Commanders and leaders
- Abdel Fattah el-Sisi (2015–present) Mohamed Ahmed Zaki (2018–present) Sedki Sobhi (2015–18) Mahmoud Tawfik (2018–present) Magdy Abdel Ghaffar (2015–18): Abu Osama al-Masri † (IS Emir of Wilayat Sinai); Shadi el-Manaei;

Casualties and losses
- Security forces: 10 soldiers killed 3 humvees destroyed: 1,013 militants killed

= Operation Martyr's Right =

Operation Martyr's Right (عملية حق الشهيد) was a military operation conducted by the Egyptian Armed Forces in cooperation with the Egyptian National Police officers, aimed at rooting out and killing militants of the so-called Islamic State.

The operation was officially launched on 7 September 2015 and was considered to be the largest military action in the Sinai Peninsula in months, targeting sites in all towns of Northern Sinai.

A part of the larger background of an international campaign against the Islamic State, over two hundred militants tied to the terrorist group have been reported dead.

==Background and context==
According to the official armed forces spokesman, the operation has been launched based on an estimation of the situation and fresh information about many hideouts and targets. The operation came days after the Sinai Province militant group released a video documenting its attacks on the Egyptian military in Sinai, including footage of a wire-guided missile strike that damaged a naval vessel.

==Preparations==
Eyewitnesses in North Sinai confirmed there had been a buildup for the operation and an increased number of security checkpoints.

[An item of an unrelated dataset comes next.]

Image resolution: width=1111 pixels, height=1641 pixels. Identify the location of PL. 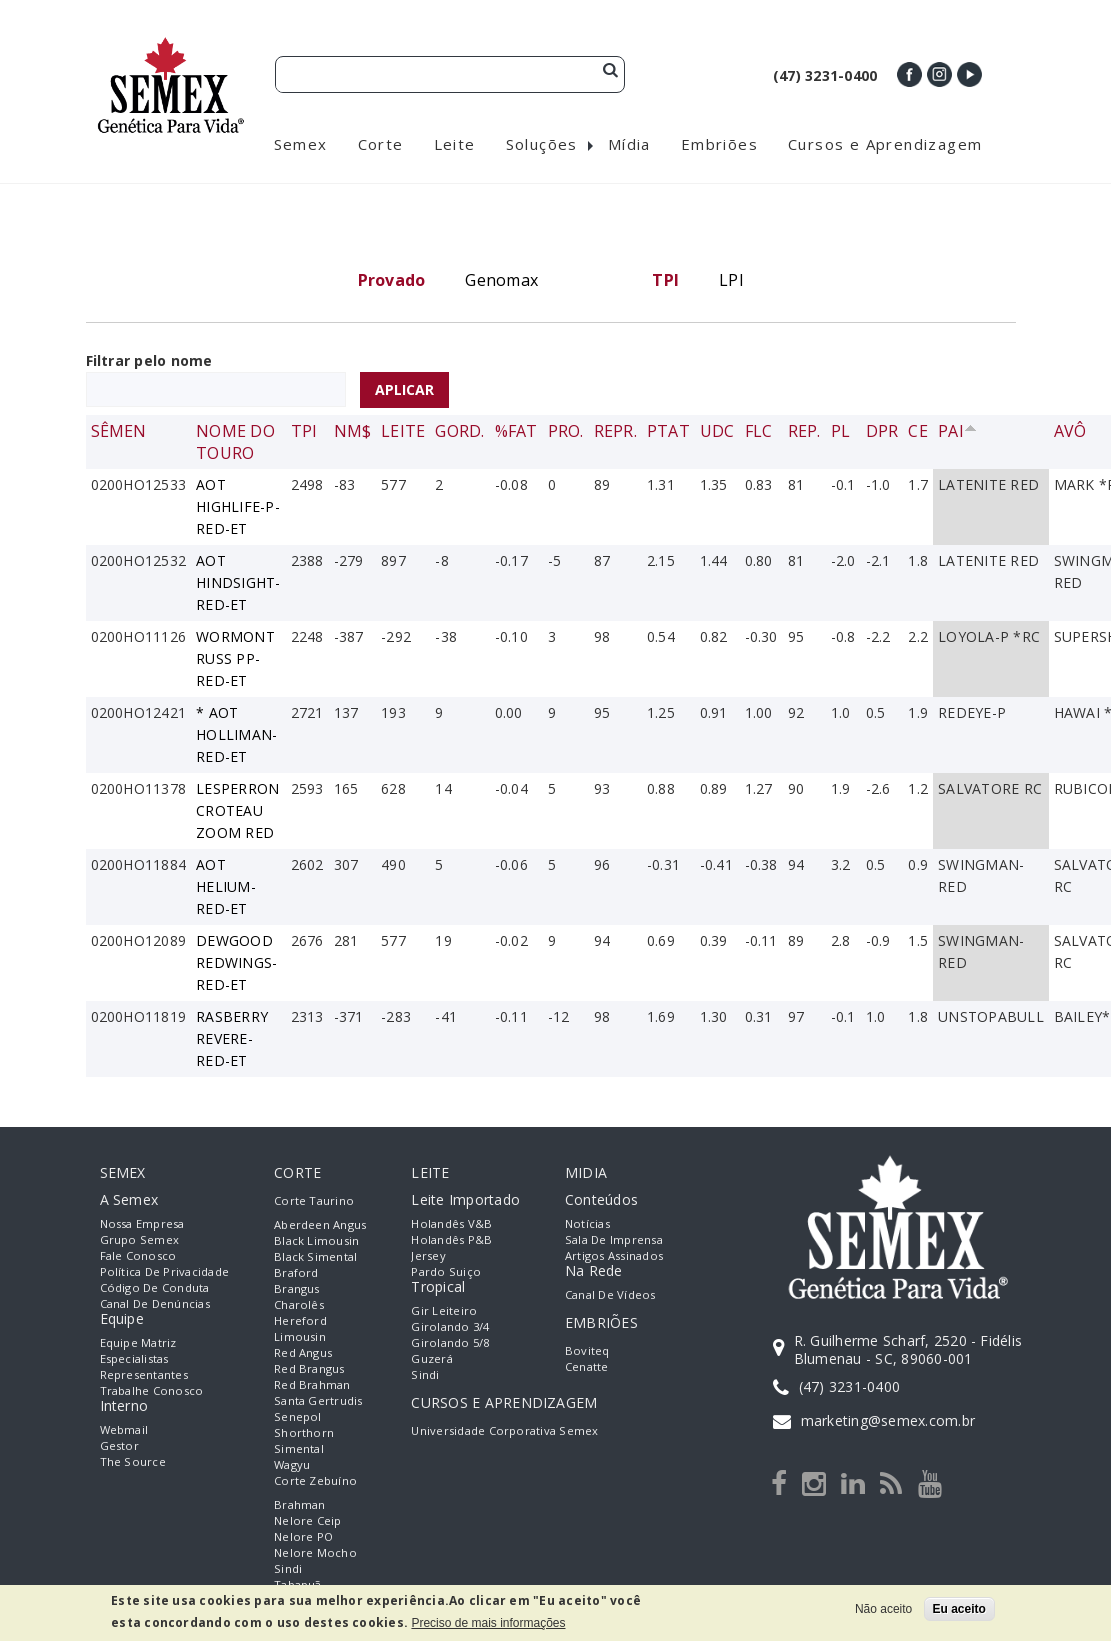
(840, 435).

These checkpoints were to restrict travelers from visiting the area unless shown proof of residency and barrier walls were set up along the Gaza border as well as the EAF setting up a buffer zone in the area. This action was met in the efforts to disrupt terrorist's logistics and supply lines.

==Strategy and results==
The Egyptian military deployed naval special forces units in order to patrol the shore line and prevent any attempt for the militants to receive help or escape by sea.

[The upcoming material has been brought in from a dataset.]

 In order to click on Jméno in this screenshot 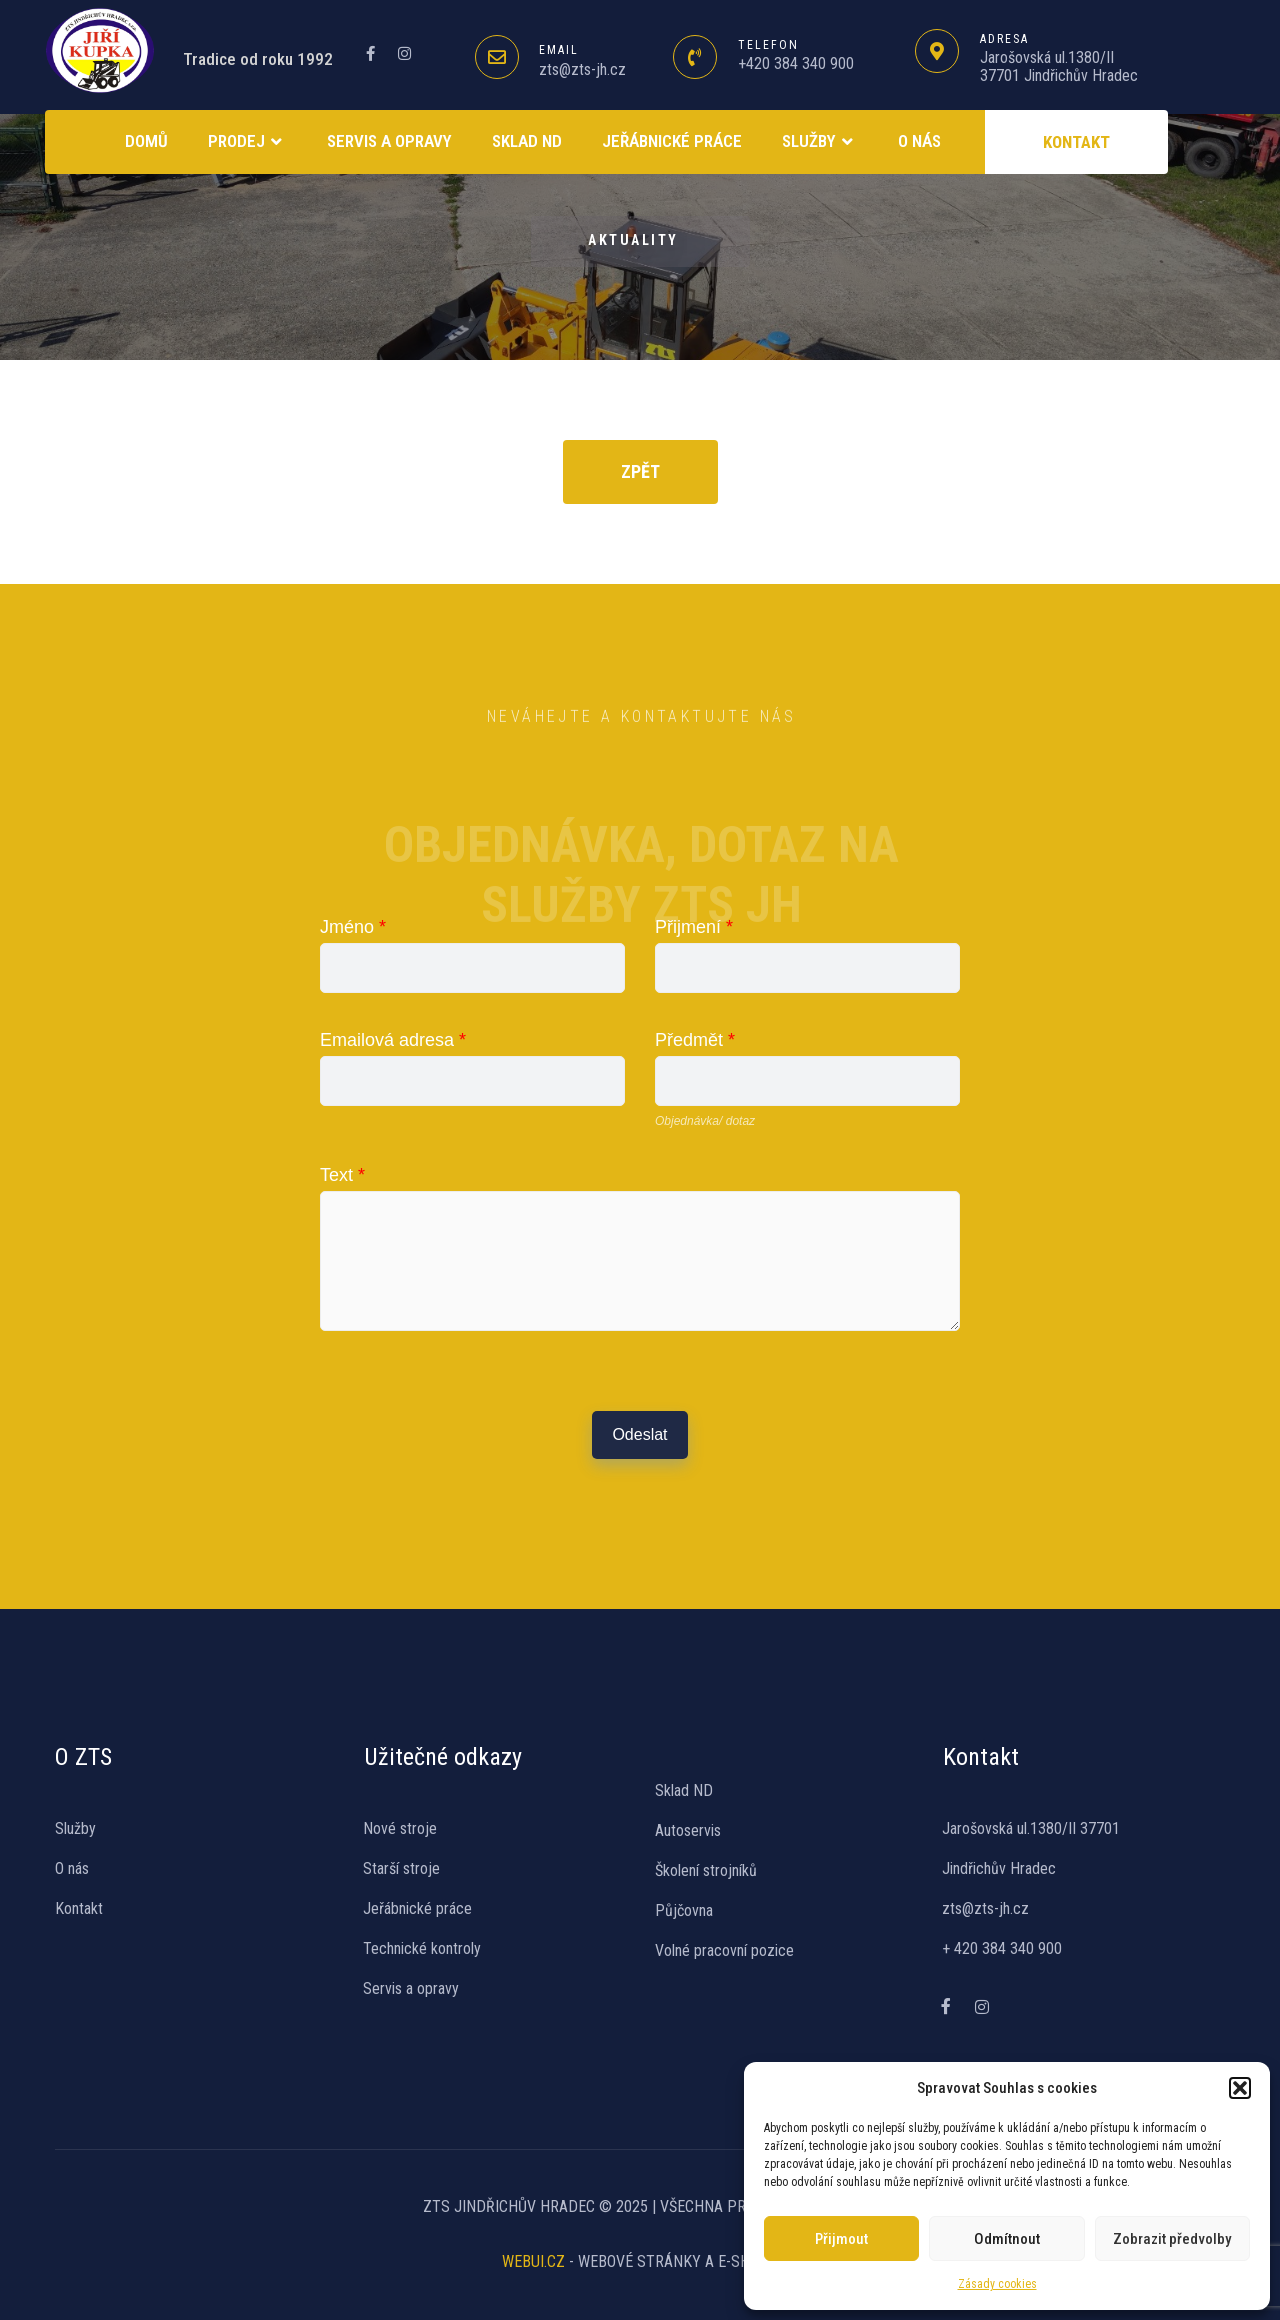, I will do `click(353, 927)`.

As of 17 September, over five hundred IS fighters are believed to have been killed.

First phase

On 23 September 2015, the Egyptian military spokesman announced the ending of the first phase of the operation, after 16 days, and resulting in the following:
1. The destruction of a vast network of militant-sanctuaries, weapons, ammunition and explosives storage warehouses.
2. Achieve full control over all the roads and the main axes and sub extended ones in the cities of Rafah, Sheikh Zuweid, Al-Arish, and the surrounding villages.
3. The destruction of a large number of armed trucks and motorcycles used by the militants in their operations.
4. The disposal of large amounts of explosives and IEDs.

According to an annual report issued by the U.S. State Department in June 2016, global terrorist activity for 2015 has declined nationwide in the second half of the year because of this.

Second phase

The second stage of the operation began on 6 October 2015, in commemoration of Egypt's victory in the 6 October War. The second phase included development projects and reconstruction of Northern Sinai cities that were damaged by fighting in the first phase of the operation as well as humanitarian aid to civilians in those areas.

Third phase

The third phase began on 21 May 2016, it was carried out by the Second Field Army using air and ground forces that span for four days resulting in killing over 150 terrorists, arresting three others, destroying a number of ammunition stores, and more than 75 hideouts.

Fourth phase

The fourth and last phase of the operation that started on 19 July 2017 and lasted for seven days. The Second Field Army along with Egypt's naval forces carried out this phase in killing 150 terrorists, arresting five others, destroying 25 four-wheel vehicles, fifteen motorbikes, five bomb cars, 52 hideouts, dismantled 173 bombs, and seizing a large amount of ammunition.